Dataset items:
---

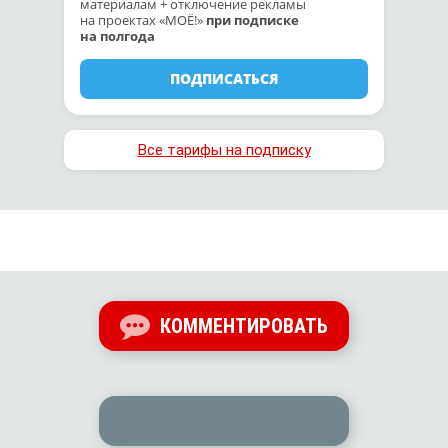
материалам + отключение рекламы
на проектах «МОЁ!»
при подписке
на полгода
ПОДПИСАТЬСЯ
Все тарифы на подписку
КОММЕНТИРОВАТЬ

---

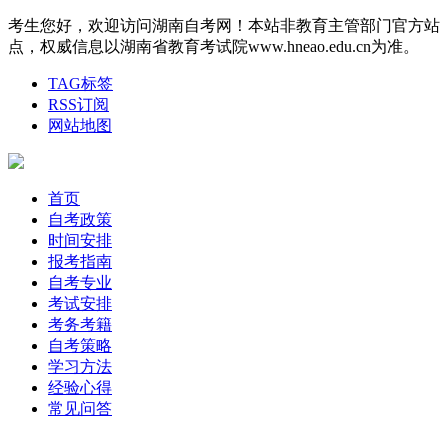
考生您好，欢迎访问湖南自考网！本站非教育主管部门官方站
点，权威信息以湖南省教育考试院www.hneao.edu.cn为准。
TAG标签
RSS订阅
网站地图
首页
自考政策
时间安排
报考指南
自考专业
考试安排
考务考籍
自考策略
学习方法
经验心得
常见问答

---

## WHAT YOU ARE ASKED TO DO
Which lines above run from the one containing "материалам + отключение рекламы" down to the one containing "КОММЕНТИРОВАТЬ"? Repeat exactly those, both ends included, and nothing else.

## RESULT OF THE EXERCISE
материалам + отключение рекламы
на проектах «МОЁ!»
при подписке
на полгода
ПОДПИСАТЬСЯ
Все тарифы на подписку
КОММЕНТИРОВАТЬ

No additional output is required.